The first project that I ever wanted to build when I was learning to program for mobile was a news app for my university paper Leeds Student. I got started, but I soon realised that an app like that requires more than a Objective-C know-how.

I wanted to experiment with a new programming language to solve a problem I had. In this series, I will experiment with creating my own backend service that scrapes data from a news site using python, store the structured data in a mongoDB instance and serve the results from an API written on top of a python framework.

This tutorial is not just about scraping websites, its my journey into the world of big data, creating a news app is the most basic example I could think of, but the content collected can also be analysed for sentiments and trends and used by researchers and other PR/Media companies for a wide range of reasons.
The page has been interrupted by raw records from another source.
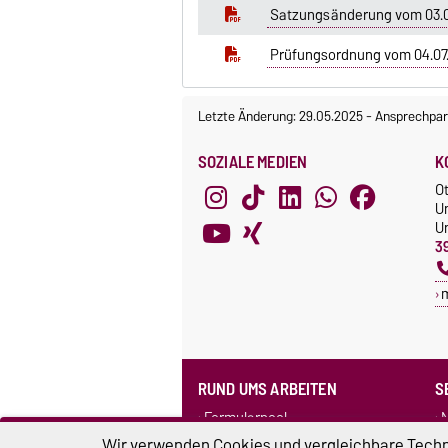
Satzungsänderung vom 03.07
Prüfungsordnung vom 04.07
Letzte Änderung: 29.05.2025
-
Ansprechpar
SOZIALE MEDIEN
K
O
U
Un
3
RUND UMS ARBEITEN
S
Formularpool
N
Personensuche
F
Wir verwenden Cookies und vergleichbare Techno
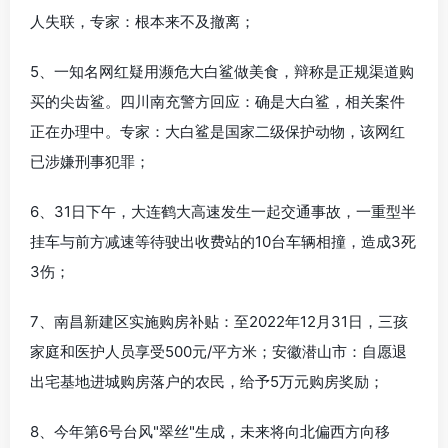
人失联，专家：根本来不及撤离；
5、一知名网红疑用濒危大白鲨做美食，辩称是正规渠道购
买的尖齿鲨。四川南充警方回应：确是大白鲨，相关案件
正在办理中。专家：大白鲨是国家二级保护动物，该网红
已涉嫌刑事犯罪；
6、31日下午，大连鹤大高速发生一起交通事故，一重型半
挂车与前方减速等待驶出收费站的10台车辆相撞，造成3死
3伤；
7、南昌新建区实施购房补贴：至2022年12月31日，三孩
家庭和医护人员享受500元/平方米；安徽潜山市：自愿退
出宅基地进城购房落户的农民，给予5万元购房奖励；
8、今年第6号台风"翠丝"生成，未来将向北偏西方向移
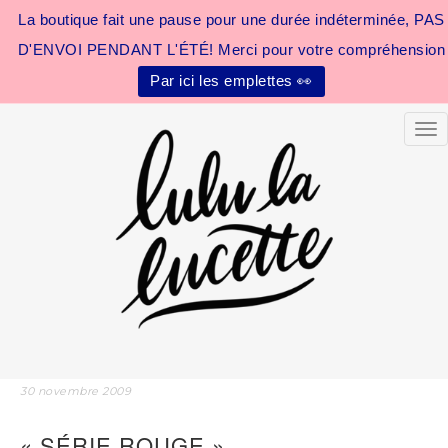
La boutique fait une pause pour une durée indéterminée, PAS
D'ENVOI PENDANT L'ÉTÉ! Merci pour votre compréhension
Par ici les emplettes 👀
Tog
30 novembre 2009
« SÉRIE ROUGE »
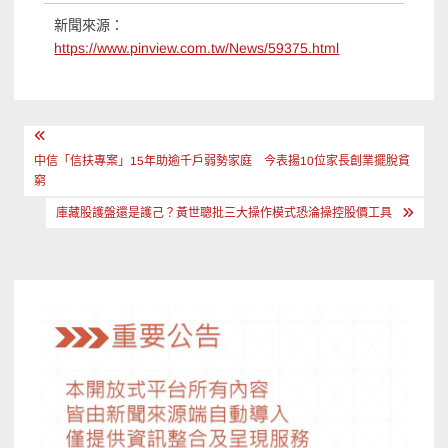
新聞來源：
https://www.pinview.com.tw/News/59375.html
文
章
中信「信扶專案」15年助逾千戶弱勢家庭 今表揚10位家長創業擺脫貧
窮
導
庫藏股護盤還是護己？黃世聰批三大操作模式恐淪操控股價工具
覽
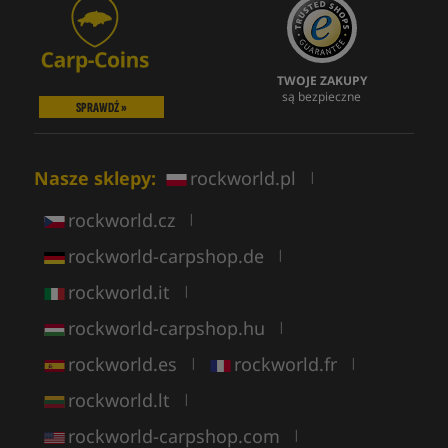
TWOJE ZAKUPY
są bezpieczne
SPRAWDŹ »
Nasze sklepy:
rockworld.pl
|
rockworld.cz
|
rockworld-carpshop.de
|
rockworld.it
|
rockworld-carpshop.hu
|
rockworld.es
rockworld.fr
|
|
rockworld.lt
|
rockworld-carpshop.com
|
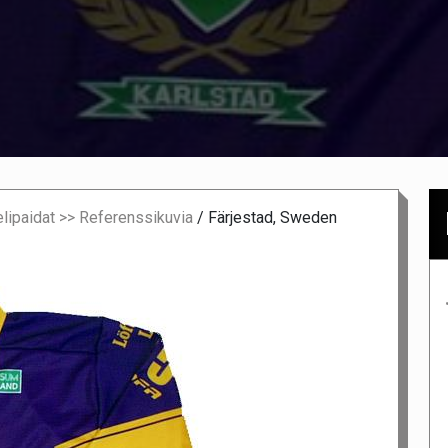
lipaidat >> Referenssikuvia
/
Färjestad, Sweden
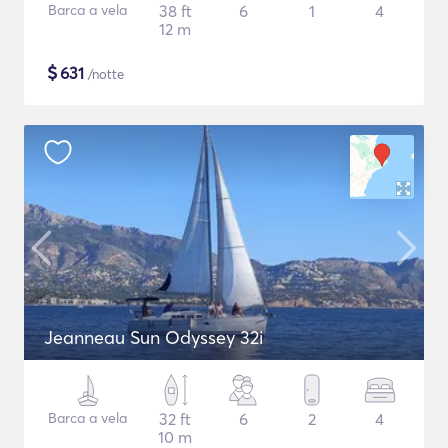
Barca a vela
38 ft
6
1
4
12 m
$
631
/notte
Jeanneau Sun Odyssey 32i
Barca a vela
32 ft
6
2
4
10 m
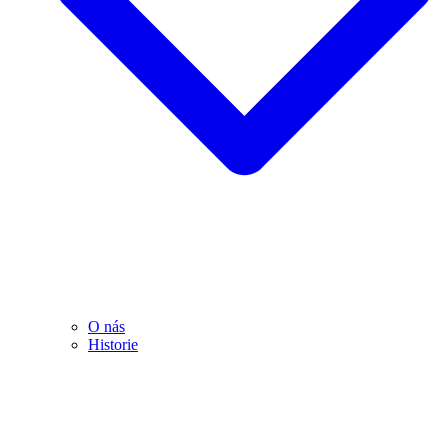
O nás
Historie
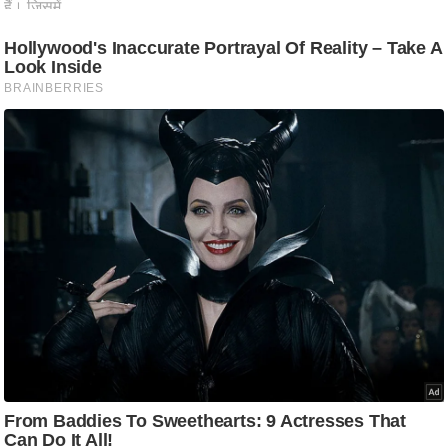
ष
ण
स
म
सा
म
यि
क
मा
तृ
भू
मि
स्तं
भ
ए
म
.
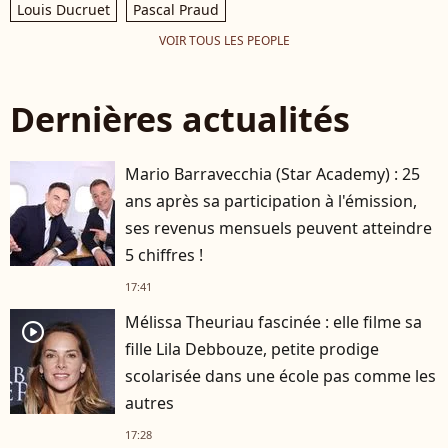
Louis Ducruet
Pascal Praud
VOIR TOUS LES PEOPLE
Dernières actualités
Mario Barravecchia (Star Academy) : 25
ans après sa participation à l'émission,
ses revenus mensuels peuvent atteindre
5 chiffres !
17:41
Mélissa Theuriau fascinée : elle filme sa
player2
fille Lila Debbouze, petite prodige
scolarisée dans une école pas comme les
autres
17:28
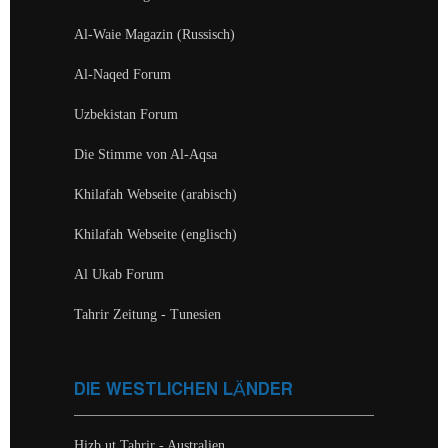
Al-Waie Magazin (Russisch)
Al-Naqed Forum
Uzbekistan Forum
Die Stimme von Al-Aqsa
Khilafah Webseite (arabisch)
Khilafah Webseite (englisch)
Al Ukab Forum
Tahrir Zeitung - Tunesien
DIE WESTLICHEN LÄNDER
Hizb ut Tahrir - Australien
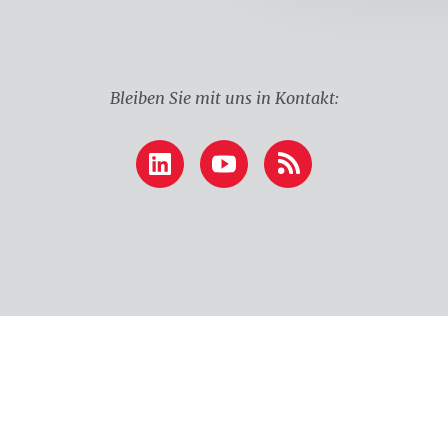
Bleiben Sie mit uns in Kontakt:
LinkedIn
YouTube
RSS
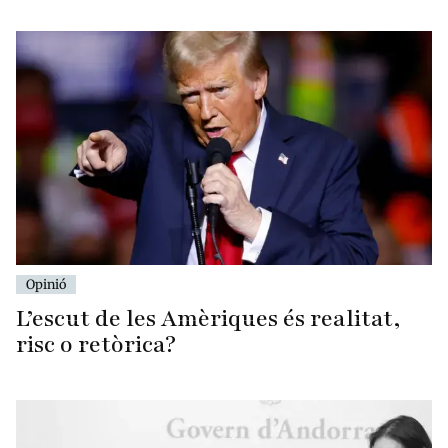
Opinió
L’escut de les Amèriques és realitat,
risc o retòrica?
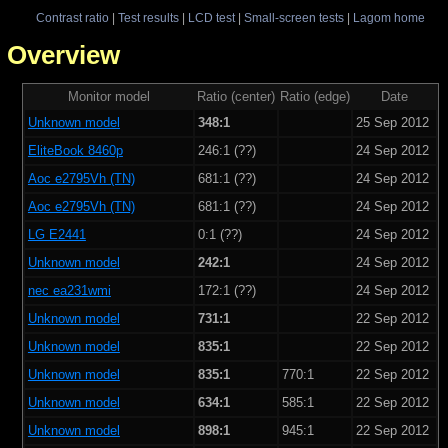
Contrast ratio
|
Test results
|
LCD test
|
Small-screen tests
|
Lagom home
 - Overview
Monitor model
Ratio (center)
Ratio (edge)
Date
Unknown model
348:1
25 Sep 2012
EliteBook 8460p
246:1 (??)
24 Sep 2012
Aoc e2795Vh (TN)
681:1 (??)
24 Sep 2012
Aoc e2795Vh (TN)
681:1 (??)
24 Sep 2012
LG E2441
0:1 (??)
24 Sep 2012
Unknown model
242:1
24 Sep 2012
nec ea231wmi
172:1 (??)
24 Sep 2012
Unknown model
731:1
22 Sep 2012
Unknown model
835:1
22 Sep 2012
Unknown model
835:1
770:1
22 Sep 2012
Unknown model
634:1
585:1
22 Sep 2012
Unknown model
898:1
945:1
22 Sep 2012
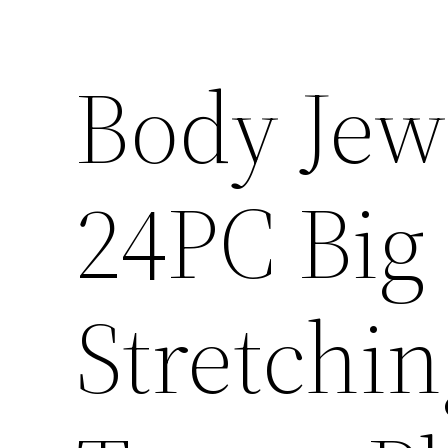
Body Jew
24PC Big
Stretchi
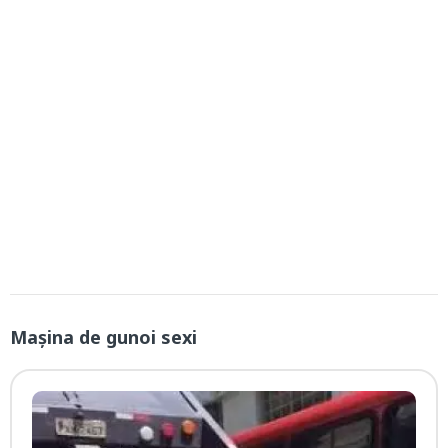
Mașina de gunoi sexi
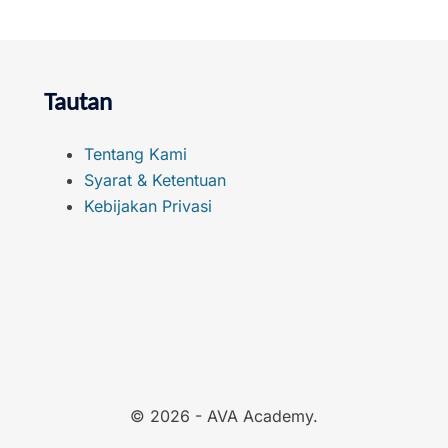
Tautan
Tentang Kami
Syarat & Ketentuan
Kebijakan Privasi
© 2026 - AVA Academy.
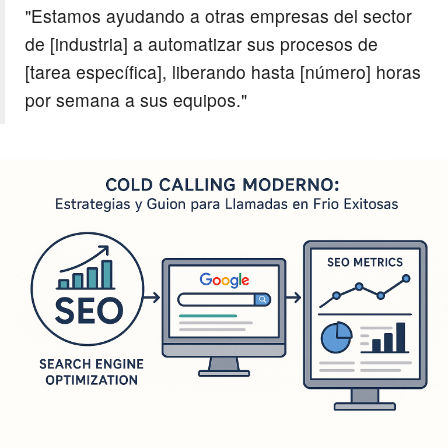
"Estamos ayudando a otras empresas del sector
de [industria] a automatizar sus procesos de
[tarea específica], liberando hasta [número] horas
por semana a sus equipos."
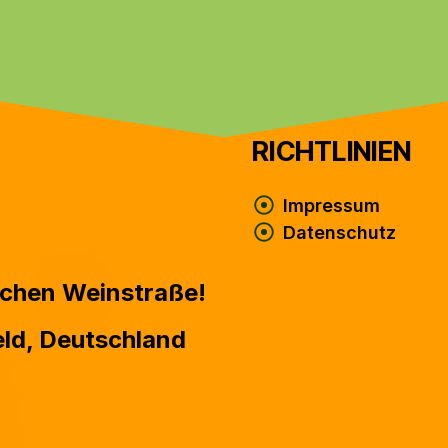
RICHTLINIEN
Impressum
Datenschutz
ichen Weinstraße!​
eld, Deutschland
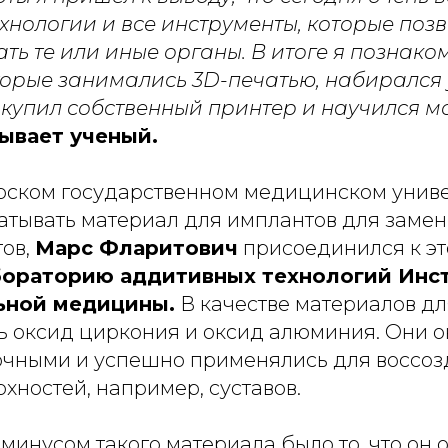
хнологии и все инструменты, которые поз
ть те или иные органы. В итоге я познако
торые занимались 3D-печатью, набирался у
д купил собственный принтер и научился 
ывает ученый.
рском государственном медицинском унив
атывать материал для имплантов для заме
тов,
Марс Фларитович
присоединился к эт
бораторию аддитивных технологий Инс
ьной медицины.
В качестве материалов д
ь оксид циркония и оксид алюминия. Они о
очными и успешно применялись для воссо
хностей, например, суставов.
инусом такого материала было то, что он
Is this all legal? Probably, but don’t take my word for it. Least we forget google is one big scrapper as well! It all depends on what you do with the information.

I have an app out there that currently gets news articles from an RSS feed on Nation Media, the app is called Habari and its available on the app store . It is not a very well written piece of software. The backend, just like the app itself is not very well polished, I would like to think of it as a work-in-progress

This series will be divided into three parts. There’s no gurantee that I will finish writting all the parts, if anyone is reading and wants some help, I would be more than glad if you shoot me an email or find me on twitter

This series will include:

  1. Building the Scrapper and Crawler
  2. Saving our structured data using mongoDB
  3. Implementing the API using flask

Ultimately, this post’s raison d’être is to keep track of my learning activities. There will be plenty of bugs.